EXERCISE DETAILS
Filter these entries, keeping only lines that hold the word "Lachgassedierung".

Saved entries
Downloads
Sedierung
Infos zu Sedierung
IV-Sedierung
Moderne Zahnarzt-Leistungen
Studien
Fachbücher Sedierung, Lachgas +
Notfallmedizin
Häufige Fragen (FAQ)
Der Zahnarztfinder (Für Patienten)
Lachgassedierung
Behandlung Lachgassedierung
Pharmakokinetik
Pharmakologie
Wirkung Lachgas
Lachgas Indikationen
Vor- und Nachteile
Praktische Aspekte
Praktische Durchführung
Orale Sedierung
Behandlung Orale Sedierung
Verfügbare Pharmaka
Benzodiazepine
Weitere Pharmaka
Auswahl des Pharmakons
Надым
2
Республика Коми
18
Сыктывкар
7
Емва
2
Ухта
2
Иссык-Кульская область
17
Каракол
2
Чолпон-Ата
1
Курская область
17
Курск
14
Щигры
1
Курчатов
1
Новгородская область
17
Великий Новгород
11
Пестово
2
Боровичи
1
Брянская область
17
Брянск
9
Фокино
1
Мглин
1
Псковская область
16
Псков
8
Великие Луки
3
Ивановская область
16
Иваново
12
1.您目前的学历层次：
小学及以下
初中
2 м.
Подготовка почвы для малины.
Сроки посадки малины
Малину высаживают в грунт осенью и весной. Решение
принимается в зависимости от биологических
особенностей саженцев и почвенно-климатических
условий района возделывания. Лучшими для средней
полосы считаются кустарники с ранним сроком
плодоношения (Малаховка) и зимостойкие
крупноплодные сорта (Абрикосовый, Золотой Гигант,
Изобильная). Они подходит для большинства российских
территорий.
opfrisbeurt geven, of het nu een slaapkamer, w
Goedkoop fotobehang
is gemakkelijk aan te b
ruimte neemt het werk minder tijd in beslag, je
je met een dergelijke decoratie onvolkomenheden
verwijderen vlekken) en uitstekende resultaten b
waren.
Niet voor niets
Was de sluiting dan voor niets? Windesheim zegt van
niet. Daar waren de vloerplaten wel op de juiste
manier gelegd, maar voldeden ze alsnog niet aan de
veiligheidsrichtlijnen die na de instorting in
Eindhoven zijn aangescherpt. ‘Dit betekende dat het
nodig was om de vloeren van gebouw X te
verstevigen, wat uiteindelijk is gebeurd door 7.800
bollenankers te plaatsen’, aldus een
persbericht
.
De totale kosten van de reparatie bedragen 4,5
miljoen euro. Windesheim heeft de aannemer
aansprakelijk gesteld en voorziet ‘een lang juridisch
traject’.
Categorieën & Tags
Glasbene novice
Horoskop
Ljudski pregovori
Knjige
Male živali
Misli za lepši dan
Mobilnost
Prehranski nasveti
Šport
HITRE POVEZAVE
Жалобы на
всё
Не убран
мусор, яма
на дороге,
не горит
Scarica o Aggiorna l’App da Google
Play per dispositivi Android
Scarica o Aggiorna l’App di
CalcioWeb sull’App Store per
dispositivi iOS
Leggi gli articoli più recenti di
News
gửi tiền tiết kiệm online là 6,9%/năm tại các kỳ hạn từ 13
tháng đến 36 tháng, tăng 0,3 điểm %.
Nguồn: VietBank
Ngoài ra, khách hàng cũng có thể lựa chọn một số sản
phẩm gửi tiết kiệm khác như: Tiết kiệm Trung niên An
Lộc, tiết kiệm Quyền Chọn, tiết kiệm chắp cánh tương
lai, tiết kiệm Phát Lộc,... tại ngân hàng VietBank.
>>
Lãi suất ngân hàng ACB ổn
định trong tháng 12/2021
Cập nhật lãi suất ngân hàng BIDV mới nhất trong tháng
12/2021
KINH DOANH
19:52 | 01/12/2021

ANSWER FOR THE TASK
Lachgassedierung
Behandlung Lachgassedierung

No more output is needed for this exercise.